Step 3: Nutritional Management
- Do NOT restrict protein - previous practice of protein restriction is not beneficial and may worsen sarcopenia (which itself is a risk factor for HE)
- Vegetable and dairy proteins preferred over animal proteins (more favorable calorie-to-nitrogen ratio)

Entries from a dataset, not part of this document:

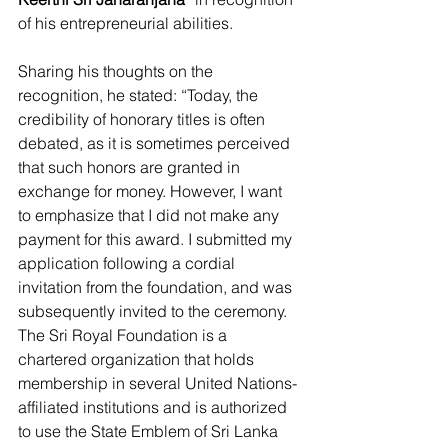
of his entrepreneurial abilities.
Sharing his thoughts on the 
recognition, he stated: “Today, the 
credibility of honorary titles is often 
debated, as it is sometimes perceived 
that such honors are granted in 
exchange for money. However, I want 
to emphasize that I did not make any 
payment for this award. I submitted my 
application following a cordial 
invitation from the foundation, and was 
subsequently invited to the ceremony. 
The Sri Royal Foundation is a 
chartered organization that holds 
membership in several United Nations-
affiliated institutions and is authorized 
to use the State Emblem of Sri Lanka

- Branched-chain amino acid (BCAA) supplementation: shown to have beneficial effect on HE and reduces hospitalizations; does not affect mortality or quality of life (oral BCAAs); IV BCAAs show benefit without increased mortality
- Small, frequent meals; avoid prolonged fasting
Additional Therapies
- Zinc supplementation: zinc deficiency is common in cirrhosis; supplementation may improve HE
- Probiotics/prebiotics: modulate gut microbiome; emerging evidence for secondary prophylaxis
- TIPS management: if TIPS-related HE, TIPS embolization with coils to reduce shunted volume in refractory cases
Definitive Treatment
-
Liver transplantation (LT): the only definitive treatment; generally reverses HE
-
Sleisenger and Fordtran's Gastrointestinal and Liver Disease, p. 1817; Rosen's Emergency Medicine, p. 1235
Prognosis
- Development of HE indicates advanced cirrhosis and poor prognosis
- Cumulative 1-year survival: 20-42%; 3-year survival: 15-23% without LT
- Minimal/covert HE affects ~50% of all cirrhotic patients and impairs driving, quality of life, and work performance - it increases risk of progression to overt HE
- About 20,000 patients per year are hospitalized in the US for HE (2005-2009 data)
Summary Table: Key Management Points
| Aspect | Key Points |
|---|
| First step | Identify & treat precipitant |
| Ammonia reduction | Lactulose (1st line) + Rifaximin (add-on or prophylaxis) |
| Diet | No protein restriction; prefer vegetable/dairy protein; BCAAs |
| Monitoring | Target 2-3 soft stools/day on lactulose |
| Covert HE | Screen all cirrhotic patients; EncephalApp (Stroop) |
| TIPS-related HE | Usually responds to conventional Rx; refractory → coil embolization |
| Definitive | Liver transplantation |
Sources: Sleisenger and Fordtran's Gastrointestinal and Liver Disease (Ch. 94); Bradley and Daroff's Neurology in Clinical Practice (Ch. 84); Rosen's Emergency Medicine; Plum and Posner's Diagnosis and Treatment of Stupor and Coma
Recent evidence note: A 2025 meta-analysis (PMID 40812534) found that proton pump inhibitor (PPI) use is associated with increased risk of HE in cirrhotic patients - a clinically relevant consideration when managing these patients. A 2026 systematic review (PMID 41942881) assessed risk prediction models for HE in liver cirrhosis, highlighting the importance of early identification. A 2025 meta-analysis (PMID 40081810) documented that HE also occurs in non-cirrhotic portal hypertension, not just cirrhosis.